RUDY MOVIE CHARACTERS AND PLOT SUMMARY

Characters

Rudy

Sherry (girlfriend)

Daniel Ruettiger (Rudy’s father)

Frank (older brother)

Pete (best friend)

Fortune (Grounds keeper)

Father Cavanaugh (Priest)

D-Bob (Rudy’s friend and tutor at Holly Cross College)

Coach Ara Parseghian (Head Coach)

Plot Summary for Rudy (From Wikipedia)

Daniel Eugene "Rudy" Ruettiger grows up in Joliet, Illinois dreaming of playing college football at the University of Notre Dame. Though he is achieving some success with his local high school team (Joliet Catholic), he lacks the grades and money necessary to attend Notre Dame, as well as talent and physical stature. Ruettiger takes a job at a local steel mill like his father Daniel Sr., who is also a Notre Dame fan. He prepares to settle down, but when his best friend Pete is killed in an explosion at the mill, Rudy decides to follow his dream of attending Notre Dame and playing for the Fighting Irish. He perseveres to do everything he can to get into the football powerhouse.
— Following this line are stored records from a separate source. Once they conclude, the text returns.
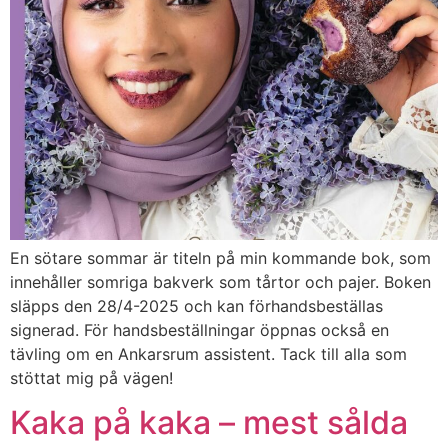
En sötare sommar är titeln på min kommande bok, som
innehåller somriga bakverk som tårtor och pajer. Boken
släpps den 28/4-2025 och kan förhandsbeställas
signerad. För handsbeställningar öppnas också en
tävling om en Ankarsrum assistent. Tack till alla som
stöttat mig på vägen!
Kaka på kaka – mest sålda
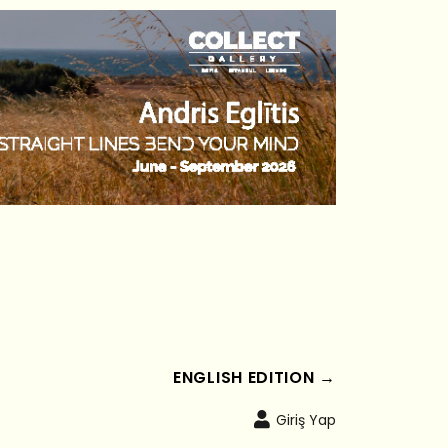
ENGLISH EDITION →
Giriş Yap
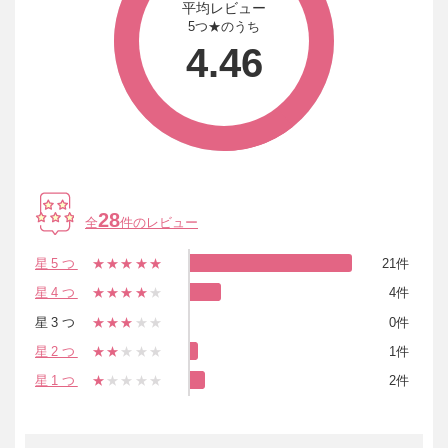
平均レビュー
5つ★のうち
4.46
28
全
件のレビュー
星5つ
★★★★★
21件
星4つ
★★★★
★
4件
星3つ
★★★
★★
0件
星2つ
★★
★★★
1件
星1つ
★
★★★★
2件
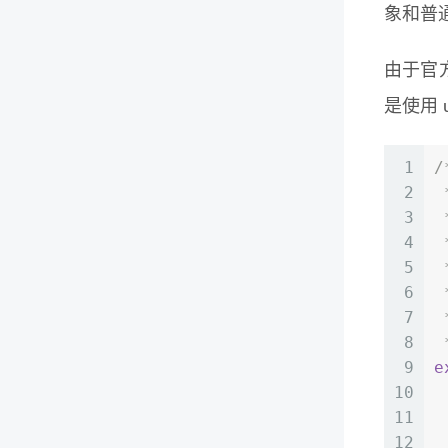
象和普
由于官方也
是使用 
1
/
2
 
3
 
4
 
5
 
6
 
7
 
8
 
9
e
10
11
12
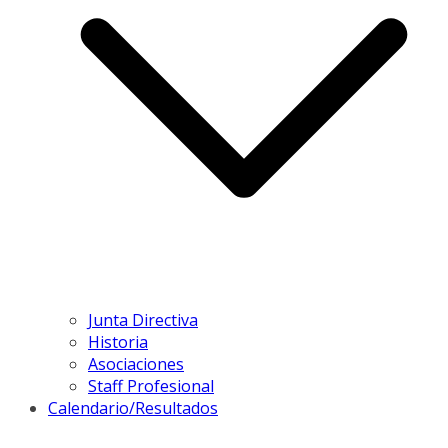
Junta Directiva
Historia
Asociaciones
Staff Profesional
Calendario/Resultados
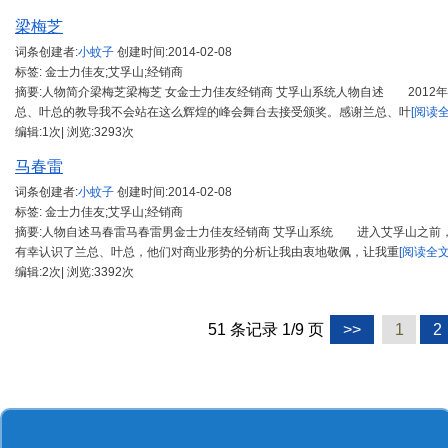
梁梅芝
词条创建者:
小蚊子
创建时间:
2014-02-08
标签: 金士力佳友;艾孚山;经销商
摘要:人物简介梁梅芝梁梅芝 女金士力佳友经销商 艾孚山系统人物自述 2012
总、叶总的教导我不会站在这么辉煌的峰会舞台去接受颁奖。感谢兰总、叶
[阅读全
编辑:1次| 浏览:3293次
马春雷
词条创建者:
小蚊子
创建时间:
2014-02-08
标签: 金士力佳友;艾孚山;经销商
摘要:人物自述马春雷马春雷男金士力佳友经销商 艾孚山系统 进入艾孚山之前，
有幸认识了兰总、叶总，他们对商业形势的分析让我由衷地敬佩，让我重
[阅读全文
编辑:2次| 浏览:3392次
51 条记录 1/9 页
>>
1
2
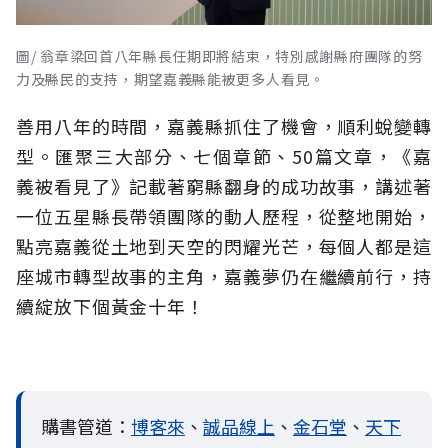
圖/ 翁章梁回首八年縣長任期即將結束，特別感謝縣府團隊的努
力及縣民的支持，期望嘉義縣能被更多人看見。
善用八年的時間，嘉義縣抓住了機會，順利蛻變轉
型。匯聚三大部分、七個章節、50篇文章，《嘉
義被看見了》記載著窮縣翻身的成功故事，講述著
一位五星縣長帶領團隊的動人歷程，從整地開始，
點亮嘉義從土地到天空的閃耀光芒，每個人都是這
座城市轉型故事的主角，嘉義夢仍在繼續前行，持
續綻放下個黃金十年！
購書管道：
博客來
、
誠品線上
、
金石堂
、
天下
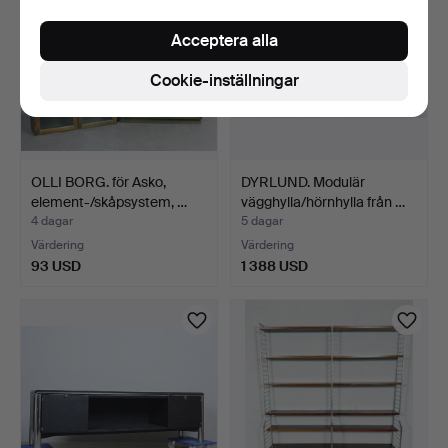
Acceptera alla
Cookie-inställningar
OLLI BORG. för Asko,
DYRLUND. Modulär
element-/skåpsystem, …
vägghylla/hörnhylla från …
4 dagar
5 dagar
Värdering
Värdering
93 USD
1 388 USD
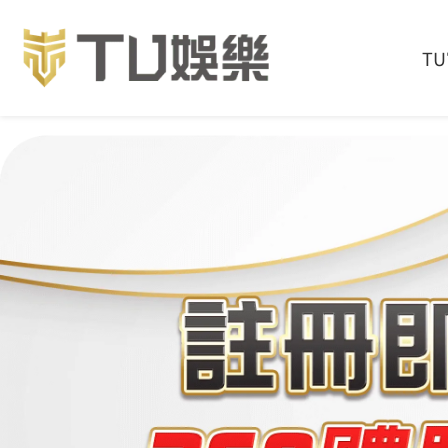
首頁
產品介紹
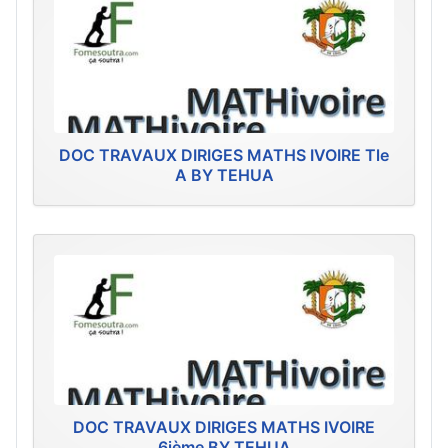
DOC TRAVAUX DIRIGES MATHS IVOIRE Tle
A BY TEHUA
DOC TRAVAUX DIRIGES MATHS IVOIRE
6ième BY TEHUA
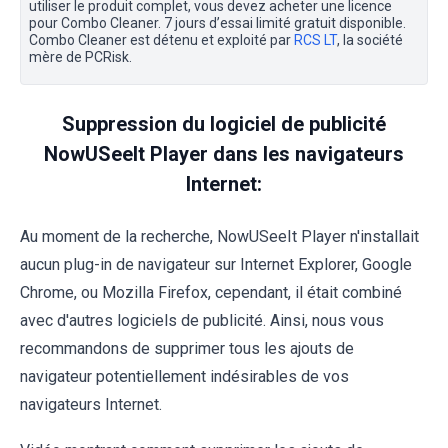
utiliser le produit complet, vous devez acheter une licence
pour Combo Cleaner. 7 jours d’essai limité gratuit disponible.
Combo Cleaner est détenu et exploité par
RCS LT
, la société
mère de PCRisk.
Suppression du logiciel de publicité
NowUSeeIt Player dans les navigateurs
Internet:
Au moment de la recherche, NowUSeeIt Player n'installait
aucun plug-in de navigateur sur Internet Explorer, Google
Chrome, ou Mozilla Firefox, cependant, il était combiné
avec d'autres logiciels de publicité. Ainsi, nous vous
recommandons de supprimer tous les ajouts de
navigateur potentiellement indésirables de vos
navigateurs Internet.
He leaves for the campus, but fails to get admitted to Notre Dame. With the help and sponsorship of a local priest, Rudy starts at a small junior college nearby named Holy Cross, hoping to get good enough grades to qualify for a transfer. He also manages to get a part-time job on Notre Dame's groundskeeping staff and befriends D-Bob, a graduate student at Notre Dame and a teaching assistant at his junior college. The socially-awkward D-Bob offers to tutor Rudy if he helps him meet girls. Suspecting an underlying cause to Ruettiger's previous academic problems, D-Bob has Rudy tested, and Rudy learns that he has dyslexia. Rudy learns how to overcome his disability and becomes a better student. At Christmas vacation, Rudy returns home to his family's appreciation of his report card, but is still mocked for his attempts at playing football and also dumped by his fiance, who starts seeing one of his brothers.

After numerous rejections, Rudy is finally admitted to Notre Dame during his final semester of transfer eligibility. He rushes home to tell his family, and his father announces the news to his steel mill workers over the loudspeaker. After "walking on" as a non-scholarship player for the football team, Ruettiger convinces coach Ara Parseghian to give him a spot on the practice squad. An assistant coach warns the players that 35 scholarship players won't make the "dress roster" of players who take the field during the games but also notices that Ruettiger exhibits more drive than many of his scholarship teammates.

Coach Parseghian agrees to Rudy's request to suit up for one home game in his senior year so his family and friends can see him as a member of the team. However, Parseghian steps down as coach following the 1974 season. Dan Devine succeeds him in 1975 and honors Parseghian's promise only after a player protest. Led by senior team captain and All-American Roland Steele, the other seniors rise to his defense and lay their jerseys on Devine's desk, each requesting that Rudy be allowed to dress in their place. In response, Devine lets Ruettiger appear for the final home game, against Georgia Tech.

At the final home game, Steele invites Ruettiger to lead the team out of the tunnel onto the playing field. As the game comes to an end, and Notre Dame is ahead, Devine sends all the seniors to the field, but refuses to let Rudy play, despite the pleas from Steele and the assistant coaches. As a "Rudy!" chant spreads from the Notre Dame bench into the stadium, and the offensive team, led by tailback Jamie O'Hare, overrules Devine's call for victory formation and they score another touchdown instead. Devine finally lets Rudy enter the field with the defensive team on the final kickoff. He stays in for the final play of the game, sacks the Georgia Tech quarterback, and to cheers from the stadium, is carried off the field on the shoulders of his teammates.